On Oct. 23, KnoxTNtoday published a piece by Nick Della Volpe suggesting that Recode Knoxville and various redevelopment initiatives were a piece of social engineering by the City of Knoxville to force people out of their private cars and onto dreaded buses and bicycles. If that were actually the goal of these initiatives, they would be miserable failures. Most people in Knoxville still drive to work by themselves (80 percent), compared with about two percent using public transit, and less than one percent on bicycles.

But social engineering is not the goal of Recode. The goal is to give people more choices of where they live and how they get around. Few ideas are more rooted in our American traditions than making these types of choices for yourself and your family.

These photos from Sequoyah Hills show the diversity of homes and neighborhood retail in this walkable/bikeable community.

If you were to ask your friends and family to list their favorite places to visit and spend time in Knoxville, the list would probably include Market Square, Sequoyah Hills and Fountain City. These places are memorable, interesting and unique because they were largely built before street design made walking hazardous for your health, and before single-use zoning outlawed neighborhoods with a diverse mix of housing types. It’s this diverse mix of housing types – single-family, two-family homes, accessory dwelling units and even small-scale apartment buildings – that helps sustain the walkable retail that’s tucked away at the heart of Sequoyah Hills. Similar walkable retail has recently been added back into neighborhoods like Fourth & Gill and Old North Knoxville.

Opposition to Recode often arises from a fear of change. That’s understandable. People love and appreciate their neighborhoods just the way they are, and many have long memories of past changes that were not positive.

But Knoxville and Knox County are growing. Neighborhoods in the city are becoming more desirable and more expensive. If the new households in our community are going to find homes in the city, there has to be more diversity and availability of housing. The alternative is the continued planting of subdivisions on valuable farmland farther and farther from the urban core.
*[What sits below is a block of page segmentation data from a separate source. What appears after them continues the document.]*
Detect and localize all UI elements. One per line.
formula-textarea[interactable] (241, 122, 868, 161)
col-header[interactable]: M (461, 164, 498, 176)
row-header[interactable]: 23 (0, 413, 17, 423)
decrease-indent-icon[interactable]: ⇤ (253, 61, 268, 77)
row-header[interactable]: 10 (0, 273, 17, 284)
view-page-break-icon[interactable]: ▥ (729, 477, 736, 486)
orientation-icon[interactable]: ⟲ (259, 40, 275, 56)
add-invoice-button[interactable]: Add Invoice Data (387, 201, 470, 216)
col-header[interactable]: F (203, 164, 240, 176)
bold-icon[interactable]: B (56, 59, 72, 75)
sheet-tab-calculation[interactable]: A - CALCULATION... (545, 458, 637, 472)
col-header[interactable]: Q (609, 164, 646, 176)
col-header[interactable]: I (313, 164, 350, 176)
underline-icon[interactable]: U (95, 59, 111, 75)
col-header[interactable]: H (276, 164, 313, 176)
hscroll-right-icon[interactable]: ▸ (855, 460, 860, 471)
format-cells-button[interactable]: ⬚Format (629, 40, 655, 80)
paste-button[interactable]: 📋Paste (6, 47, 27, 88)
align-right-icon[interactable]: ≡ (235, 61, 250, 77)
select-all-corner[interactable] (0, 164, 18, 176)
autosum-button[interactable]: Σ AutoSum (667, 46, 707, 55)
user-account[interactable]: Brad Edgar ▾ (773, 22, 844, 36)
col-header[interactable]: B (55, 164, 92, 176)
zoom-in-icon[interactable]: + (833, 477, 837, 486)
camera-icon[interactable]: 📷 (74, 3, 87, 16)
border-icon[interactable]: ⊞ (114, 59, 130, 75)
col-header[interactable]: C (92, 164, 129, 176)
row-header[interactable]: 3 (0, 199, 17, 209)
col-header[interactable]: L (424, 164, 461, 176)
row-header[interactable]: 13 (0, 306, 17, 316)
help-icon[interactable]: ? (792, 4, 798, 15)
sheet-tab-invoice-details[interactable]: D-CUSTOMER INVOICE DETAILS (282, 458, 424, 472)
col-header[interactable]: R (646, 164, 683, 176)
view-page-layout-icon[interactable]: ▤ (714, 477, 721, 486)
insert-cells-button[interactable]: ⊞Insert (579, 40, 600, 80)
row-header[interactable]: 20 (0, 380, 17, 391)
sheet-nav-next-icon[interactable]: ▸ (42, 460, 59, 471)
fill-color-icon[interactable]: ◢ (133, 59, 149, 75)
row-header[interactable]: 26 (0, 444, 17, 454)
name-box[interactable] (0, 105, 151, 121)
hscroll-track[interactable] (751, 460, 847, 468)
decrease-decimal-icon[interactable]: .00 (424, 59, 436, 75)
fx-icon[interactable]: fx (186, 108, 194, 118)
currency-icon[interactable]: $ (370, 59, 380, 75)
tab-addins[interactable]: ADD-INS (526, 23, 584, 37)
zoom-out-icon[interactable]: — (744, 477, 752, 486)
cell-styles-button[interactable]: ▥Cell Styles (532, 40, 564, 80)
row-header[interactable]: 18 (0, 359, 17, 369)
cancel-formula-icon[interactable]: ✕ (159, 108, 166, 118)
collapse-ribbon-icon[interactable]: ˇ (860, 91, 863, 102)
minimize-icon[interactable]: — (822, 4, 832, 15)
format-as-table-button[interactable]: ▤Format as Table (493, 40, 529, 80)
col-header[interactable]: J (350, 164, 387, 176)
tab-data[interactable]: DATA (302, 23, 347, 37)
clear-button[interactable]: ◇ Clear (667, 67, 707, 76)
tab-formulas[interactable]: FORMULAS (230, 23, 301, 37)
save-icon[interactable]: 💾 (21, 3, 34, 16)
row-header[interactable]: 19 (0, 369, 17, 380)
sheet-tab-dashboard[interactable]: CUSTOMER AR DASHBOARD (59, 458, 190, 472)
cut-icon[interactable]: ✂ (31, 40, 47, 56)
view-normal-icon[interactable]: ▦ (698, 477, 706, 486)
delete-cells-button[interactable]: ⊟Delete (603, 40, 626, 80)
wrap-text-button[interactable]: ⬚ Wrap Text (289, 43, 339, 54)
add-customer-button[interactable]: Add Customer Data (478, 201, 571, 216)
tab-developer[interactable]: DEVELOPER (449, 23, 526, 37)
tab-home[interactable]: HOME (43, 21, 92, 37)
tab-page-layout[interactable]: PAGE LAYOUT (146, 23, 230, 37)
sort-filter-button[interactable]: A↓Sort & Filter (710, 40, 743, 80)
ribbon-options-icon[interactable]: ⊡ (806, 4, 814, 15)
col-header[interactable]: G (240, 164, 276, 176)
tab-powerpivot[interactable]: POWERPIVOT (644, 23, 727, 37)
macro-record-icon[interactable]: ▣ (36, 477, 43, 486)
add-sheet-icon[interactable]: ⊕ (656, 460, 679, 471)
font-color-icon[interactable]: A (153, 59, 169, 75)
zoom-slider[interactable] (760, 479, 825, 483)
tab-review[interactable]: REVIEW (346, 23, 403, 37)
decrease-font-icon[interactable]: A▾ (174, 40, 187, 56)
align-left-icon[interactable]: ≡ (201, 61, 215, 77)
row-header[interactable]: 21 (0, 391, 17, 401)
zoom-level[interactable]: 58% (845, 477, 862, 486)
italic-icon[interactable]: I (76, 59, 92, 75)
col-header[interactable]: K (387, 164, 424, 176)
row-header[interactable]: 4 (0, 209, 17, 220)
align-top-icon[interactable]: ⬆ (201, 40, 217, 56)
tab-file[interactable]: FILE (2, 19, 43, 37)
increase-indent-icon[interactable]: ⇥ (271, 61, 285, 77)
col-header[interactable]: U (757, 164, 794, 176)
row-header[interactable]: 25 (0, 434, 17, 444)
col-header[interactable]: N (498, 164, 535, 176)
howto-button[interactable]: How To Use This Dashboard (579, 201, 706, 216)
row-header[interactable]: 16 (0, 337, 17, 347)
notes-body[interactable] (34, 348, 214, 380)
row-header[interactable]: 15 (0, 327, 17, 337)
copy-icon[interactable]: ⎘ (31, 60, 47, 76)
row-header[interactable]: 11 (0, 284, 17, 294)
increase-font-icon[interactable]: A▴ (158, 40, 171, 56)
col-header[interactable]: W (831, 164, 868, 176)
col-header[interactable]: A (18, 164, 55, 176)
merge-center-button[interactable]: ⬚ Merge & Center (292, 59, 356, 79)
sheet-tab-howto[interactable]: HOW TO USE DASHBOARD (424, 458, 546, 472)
And location isn’t the only difference between the type of development that occurs at the edges and what can occur in the city. Recode will create opportunities for small, incremental changes that accommodate more neighbors, as opposed to the cookie-cutter developments that erupt seemingly overnight at the suburban periphery.

This is the way our neighborhoods have always changed – incrementally. Change is inevitable, unless we choose stagnation. But change can be a positive, for ourselves and for the neighbors we haven’t even met yet, if we are open to new ideas that – come to think of it – aren’t even all that new. They’re already present in some of our oldest, most desirable neighborhoods.

I urge you to learn more about Recode from reliable sources, starting at recodeknoxville.com. Keep an open mind. If we work together, listen to each other and speak our piece with respect, we can create something that makes Knoxville an even better place than it is today.